Come non è alle stelle quello dei Milwaukee Bucks, che si ritrovano senza Damian Lillard a causa di un coagulo di sangue al polpaccio destro. A fare gli straordinari dovrà essere il solito Giannis Antetokounmpo, alla terza stagione di fila da 30+ punti di media (nel 2021-22 si è fermato a 29,9), striscia che gli ha permesso di entrare in una cerchia esclusiva di grandi realizzatori storici. Soprattutto le ultime otto partite hanno fornito un’anticipazione di quello che (ri)vedremo da parte sua in assenza di Lillard, e cioè un ritorno al suo ruolo di creatore principale di gioco e di vantaggio per sé stesso e i compagni, con medie che recitano 31,5 punti, 11,3 rimbalzi e 10,4 assist, con una palla rubata e poco meno di una stoppata a partita. Resta solo da capire se sarà abbastanza, anche perché di là i Pacers sono lanciatissimi.

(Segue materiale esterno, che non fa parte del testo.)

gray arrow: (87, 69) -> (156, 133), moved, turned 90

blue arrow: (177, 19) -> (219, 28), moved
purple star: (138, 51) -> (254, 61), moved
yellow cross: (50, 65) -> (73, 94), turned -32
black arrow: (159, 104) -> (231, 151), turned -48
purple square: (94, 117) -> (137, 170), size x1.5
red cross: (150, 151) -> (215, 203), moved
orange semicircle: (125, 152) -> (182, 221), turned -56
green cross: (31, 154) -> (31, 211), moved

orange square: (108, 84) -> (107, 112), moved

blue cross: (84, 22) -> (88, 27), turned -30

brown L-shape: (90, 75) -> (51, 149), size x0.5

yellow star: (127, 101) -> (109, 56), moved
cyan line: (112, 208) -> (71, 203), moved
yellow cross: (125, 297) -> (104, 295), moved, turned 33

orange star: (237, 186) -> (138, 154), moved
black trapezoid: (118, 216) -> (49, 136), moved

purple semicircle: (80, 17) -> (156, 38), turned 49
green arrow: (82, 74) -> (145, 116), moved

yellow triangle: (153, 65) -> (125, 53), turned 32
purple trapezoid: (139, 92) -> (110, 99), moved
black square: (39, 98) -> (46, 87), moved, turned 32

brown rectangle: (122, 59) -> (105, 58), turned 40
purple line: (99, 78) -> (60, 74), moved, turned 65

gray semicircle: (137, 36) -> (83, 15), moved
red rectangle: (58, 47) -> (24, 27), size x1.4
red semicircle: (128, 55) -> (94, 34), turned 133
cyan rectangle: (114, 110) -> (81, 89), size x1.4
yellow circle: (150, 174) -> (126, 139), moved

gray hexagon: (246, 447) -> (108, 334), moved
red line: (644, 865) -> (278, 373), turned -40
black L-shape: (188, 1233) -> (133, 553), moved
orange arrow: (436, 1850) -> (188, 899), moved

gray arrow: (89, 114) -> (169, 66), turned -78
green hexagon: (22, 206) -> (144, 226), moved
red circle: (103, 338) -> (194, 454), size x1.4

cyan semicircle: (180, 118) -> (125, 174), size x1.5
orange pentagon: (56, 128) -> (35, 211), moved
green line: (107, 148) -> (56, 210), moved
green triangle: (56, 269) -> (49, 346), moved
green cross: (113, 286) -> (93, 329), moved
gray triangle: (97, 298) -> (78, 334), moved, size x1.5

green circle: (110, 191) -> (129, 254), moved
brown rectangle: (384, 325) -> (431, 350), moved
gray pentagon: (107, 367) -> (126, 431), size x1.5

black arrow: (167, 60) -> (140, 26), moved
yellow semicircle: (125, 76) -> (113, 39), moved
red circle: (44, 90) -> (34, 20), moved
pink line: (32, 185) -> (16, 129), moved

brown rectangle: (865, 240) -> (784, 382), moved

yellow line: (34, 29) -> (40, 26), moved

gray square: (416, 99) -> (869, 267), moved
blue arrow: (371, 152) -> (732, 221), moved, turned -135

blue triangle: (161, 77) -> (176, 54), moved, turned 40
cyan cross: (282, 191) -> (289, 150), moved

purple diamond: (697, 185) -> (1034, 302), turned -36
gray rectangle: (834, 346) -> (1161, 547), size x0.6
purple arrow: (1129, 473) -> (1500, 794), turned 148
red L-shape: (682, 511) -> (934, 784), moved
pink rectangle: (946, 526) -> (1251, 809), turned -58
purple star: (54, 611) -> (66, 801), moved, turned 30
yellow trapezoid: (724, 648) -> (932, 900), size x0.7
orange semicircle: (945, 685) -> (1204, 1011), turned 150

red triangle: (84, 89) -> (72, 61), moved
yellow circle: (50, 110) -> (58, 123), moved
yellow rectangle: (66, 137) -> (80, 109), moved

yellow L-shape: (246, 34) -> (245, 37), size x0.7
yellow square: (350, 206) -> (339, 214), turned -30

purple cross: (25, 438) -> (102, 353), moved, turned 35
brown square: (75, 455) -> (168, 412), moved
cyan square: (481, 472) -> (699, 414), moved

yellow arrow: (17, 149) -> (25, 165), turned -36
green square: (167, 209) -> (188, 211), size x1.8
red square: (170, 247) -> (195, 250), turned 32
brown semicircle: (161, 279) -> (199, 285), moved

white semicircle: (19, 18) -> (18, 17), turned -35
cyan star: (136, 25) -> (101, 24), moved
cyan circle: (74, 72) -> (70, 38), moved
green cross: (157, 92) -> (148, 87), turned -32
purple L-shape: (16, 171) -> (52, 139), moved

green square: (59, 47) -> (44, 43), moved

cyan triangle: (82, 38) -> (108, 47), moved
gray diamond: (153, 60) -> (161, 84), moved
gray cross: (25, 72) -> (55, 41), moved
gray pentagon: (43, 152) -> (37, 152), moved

Indiana ha chiuso la stagione con 50 vittorie, frutto di 15 successi nelle ultime 19 partite. Come lo scorso anno, Tyrese Haliburton fa da catalizzatore con un’efficienza mostruosa – gira a 9,2 assist con solo 1,6 palle perse di media, uno dei migliori rapporti assist/palle perse in relazione al volume; al suo fianco Pascal Siakam è il solito finisher di altissimo livello, da 20 punti di media con il 60% di true shooting. E come lo scorso anno, la forza è nel ritmo, dimostrato dal settimo posto sia per pace che per frequenza di transizione offensiva, dalla quale Indiana produce 130,4 punti per 100 possessi, quarto miglior dato NBA.

I Pacers corrono soprattutto da palla rubata, sfruttando una serie di difensori molto attivi nello sporcare passaggi e mettere le mani sulle palle vaganti, quali Haliburton, Nembhard e Nesmith, senza dimenticare McConnell e Walker dalla panchina. Ed è proprio qui che si nasconde il vero segreto della squadra, l’incredibile profondità fra gli esterni, con una serie di giocatori pronti a entrare e ad essere subito impattanti.

I Bucks dovranno mantenere il ritmo soprattutto nella metà campo difensiva, senza aprirsi o concedere canestri facili per disattenzioni o transizioni da palla perse. Se limiteranno questi errori, allora forse la sola presenza (inarrestabile) di Antetokounmpo potrebbe portare a cose buone, dando potenzialmente vita a una serie lunga, combattuta. E magari anche un po’ frizzante, visti i numerosissimi trascorsi – tutt’altro che amichevoli – fra le due squadre, tra cui un Haliburton che si fa uscire un “Dame Time” in faccia a Lillard all’In-Season Tournament 2024, e l’inseguimento di Antetokounmpo negli spogliatoi. I presupposti per i fuochi d’artificio ci sono tutti.